Lifter doing squats with bands

They check all the boxes: They’re versatile, compact, lightweight, inexpensive, and accessible to all levels. Exercise bands can be a key part in a quality home gym.  

And while they’re easy to use, that first requires knowing what’s what -- about the different types of bands and their unique purposes. You don’t want to be doing band pull-aparts with a floss band or trying to do banded deadlifts with a hip circle; that would be an Armageddon-level disaster. If you could somehow pull it off. (Please don’t take that as a challenge to try unless you are literally Jujimufu. The rules don’t apply to him.)  

Here’s a closer look at REP’s four different kinds of fitness bands and how to use them. 

Pull-Up Bands 

Various resistance bands

What are they? Stretchy, 38” long loops made from layered elastic. There are no handles. Width varies by size; the lighter-resistance band is thinner and the heavier-resistance band is wider.  

Different options: Pull-Up Bands come in seven sizes with varying widths and colors. Bands start with XXX-Light (yellow), with a 0.25” thickness and 5-15lbs resistance, and they top out at X-Heavy (orange), which is 3.25” thick and creates 70-175lbs of resistance. 

How to use them: As the name suggests, a popular usage is to assist with pull-ups. If you can’t do an unassisted pull-up, they can make it easier. And if you can, they can allow for higher volume. But that’s far from the extent of their uses.  

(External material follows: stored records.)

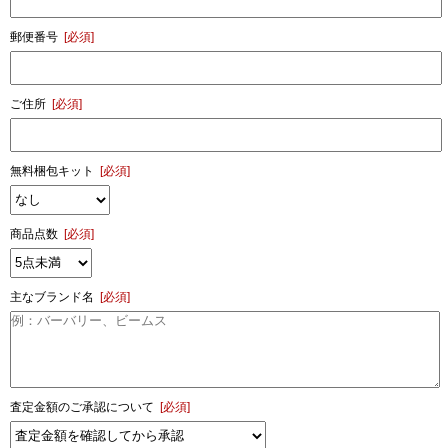
郵便番号
[必須]
ご住所
[必須]
無料梱包キット
[必須]
商品点数
[必須]
主なブランド名
[必須]
査定金額のご承認について
[必須]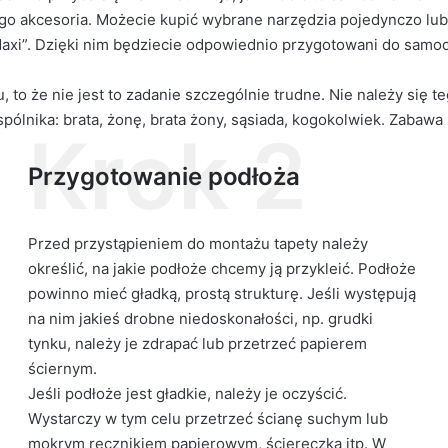
ego
akcesoria
. Możecie kupić wybrane narzędzia pojedynczo lu
Maxi”. Dzięki nim będziecie odpowiednio przygotowani do samo
to że nie jest to zadanie szczególnie trudne. Nie należy się t
ólnika: brata, żonę, brata żony, sąsiada, kogokolwiek. Zabawa
Krok 2
Przygotowanie podłoża
Przed przystąpieniem do montażu tapety należy
określić, na jakie podłoże chcemy ją przykleić. Podłoże
powinno mieć gładką, prostą strukturę. Jeśli występują
na nim jakieś drobne niedoskonałości, np. grudki
tynku, należy je zdrapać lub przetrzeć papierem
ściernym.
Jeśli podłoże jest gładkie, należy je oczyścić.
Wystarczy w tym celu przetrzeć ścianę suchym lub
mokrym ręcznikiem papierowym, ściereczką itp. W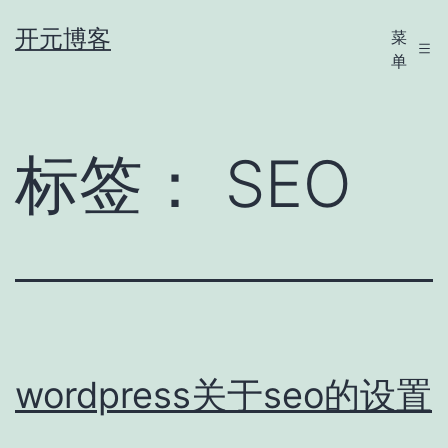
跳
开元博客
菜
至
单
内
容
标签：
SEO
wordpress关于seo的设置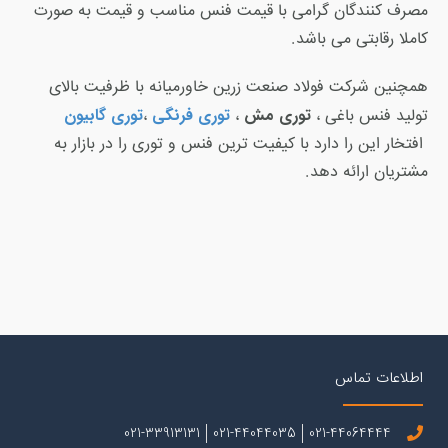
مصرف کنندگان گرامی با قیمت فنس مناسب و قیمت به صورت
کاملا رقابتی می باشد.
همچنین شرکت فولاد صنعت زرین خاورمیانه با ظرفیت بالای
توری مش
توری فرنگی
توری گابیون
تولید فنس باغی ،
،
،
افتخار این را دارد با کیفیت ترین فنس و توری را در بازار به
مشتریان ارائه دهد.
اطلاعات تماس
021-33913131
021-44044035
021-44064444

You can attach resistance bands to band pegs on your power rack to create added or different resistance while weight training. This is especially helpful when training compound lifts. For example, attach the bands low and loop them around the ends of the barbell to help train your deadlift lockout by making the top portion of the lift the most difficult.  

You can also get in a full-body strength-training workout with just resistance bands: chest presses, squats, curls, rows, you name it. And no, that’s not just an empty promise. A study published in the National Center for Biotechnology Information found that resistance bands had a similar effect on strength gains as regular gym equipment. Now, that’s likely not going to hold true for more experienced lifters and competitors, but for a new or average lifter, the important take-away is you can get in a good workout with bands.  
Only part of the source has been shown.